→ **Exercise description**: For the material that follows, list every line containing the word "your".

→ **Entries supplied**:
#####
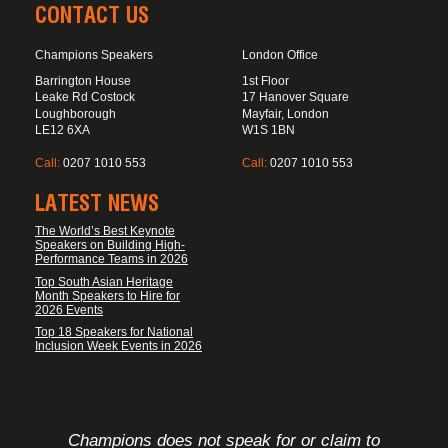
CONTACT US
Champions Speakers
London Office
Barrington House
1st Floor
Leake Rd Costock
17 Hanover Square
Loughborough
Mayfair, London
LE12 6XA
W1S 1BN
Call:
0207 1010 553
Call:
0207 1010 553
LATEST NEWS
The World’s Best Keynote
Speakers on Building High-
Performance Teams in 2026
Top South Asian Heritage
Month Speakers to Hire for
2026 Events
Top 18 Speakers for National
Inclusion Week Events in 2026
FOOTER DISCLAIMER
Champions does not speak for or claim to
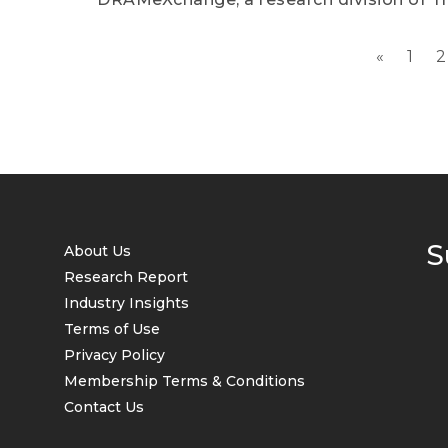
«
1
2
S
About Us
Research Report
Industry Insights
Terms of Use
Privacy Policy
Membership Terms & Conditions
Contact Us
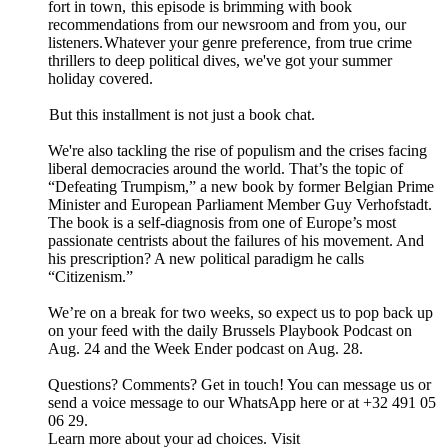
fort in town, this episode is brimming with book
recommendations from our newsroom and from you, our
listeners. Whatever your genre preference, from true crime
thrillers to deep political dives, we've got your summer
holiday covered.
But this installment is not just a book chat.
We're also tackling the rise of populism and the crises facing
liberal democracies around the world. That’s the topic of
“Defeating Trumpism,” a new book by former Belgian Prime
Minister and European Parliament Member Guy Verhofstadt.
The book is a self-diagnosis from one of Europe’s most
passionate centrists about the failures of his movement. And
his prescription? A new political paradigm he calls
“Citizenism.”
We’re on a break for two weeks, so expect us to pop back up
on your feed with the daily Brussels Playbook Podcast on
Aug. 24 and the Week Ender podcast on Aug. 28.
Questions? Comments? Get in touch! You can message us or
send a voice message to our WhatsApp here or at +32 491 05
06 29.
Learn more about your ad choices. Visit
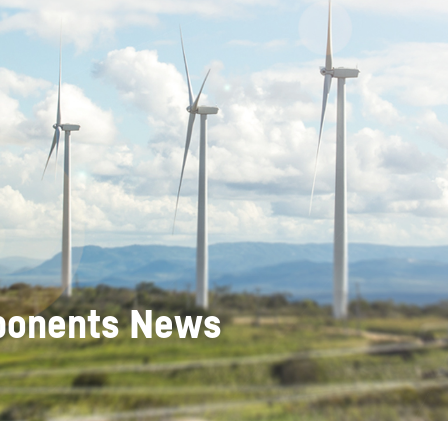
Liebherr careers
mponents News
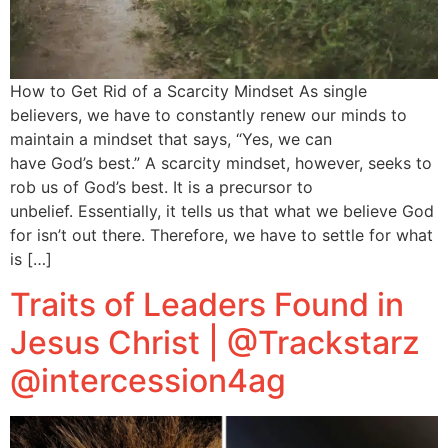
How to Get Rid of a Scarcity Mindset As single
believers, we have to constantly renew our minds to
maintain a mindset that says, “Yes, we can
have God’s best.” A scarcity mindset, however, seeks to
rob us of God’s best. It is a precursor to
unbelief. Essentially, it tells us that what we believe God
for isn’t out there. Therefore, we have to settle for what
is […]
Traits of Leaders Found in
Jesus Christ | @Trackstarz
@intercession4ag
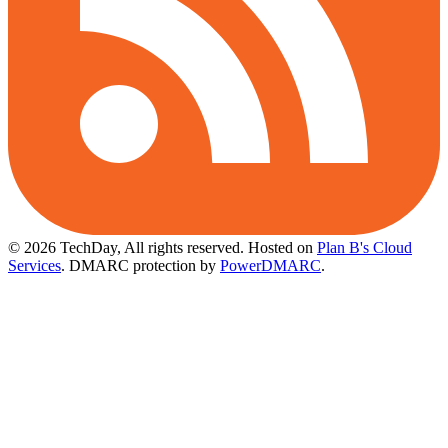
© 2026 TechDay, All rights reserved.
Hosted on
Plan B's Cloud
Services
. DMARC protection by
PowerDMARC
.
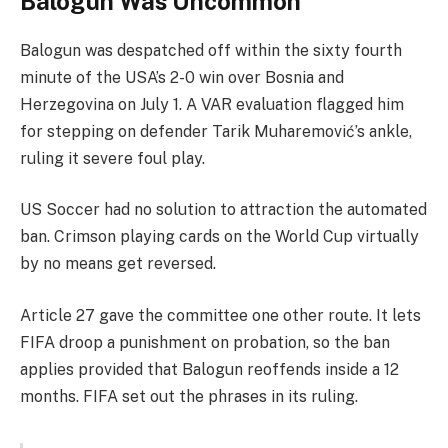
Balogun Was Uncommon
Balogun was despatched off within the sixty fourth
minute of the USA’s 2-0 win over Bosnia and
Herzegovina on July 1. A VAR evaluation flagged him
for stepping on defender Tarik Muharemović’s ankle,
ruling it severe foul play.
US Soccer had no solution to attraction the automated
ban. Crimson playing cards on the World Cup virtually
by no means get reversed.
Article 27 gave the committee one other route. It lets
FIFA droop a punishment on probation, so the ban
applies provided that Balogun reoffends inside a 12
months. FIFA set out the phrases in its ruling.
#####
→ **Answer space**:
listeners. Whatever your genre preference, from true crime
thrillers to deep political dives, we've got your summer
on your feed with the daily Brussels Playbook Podcast on
Learn more about your ad choices. Visit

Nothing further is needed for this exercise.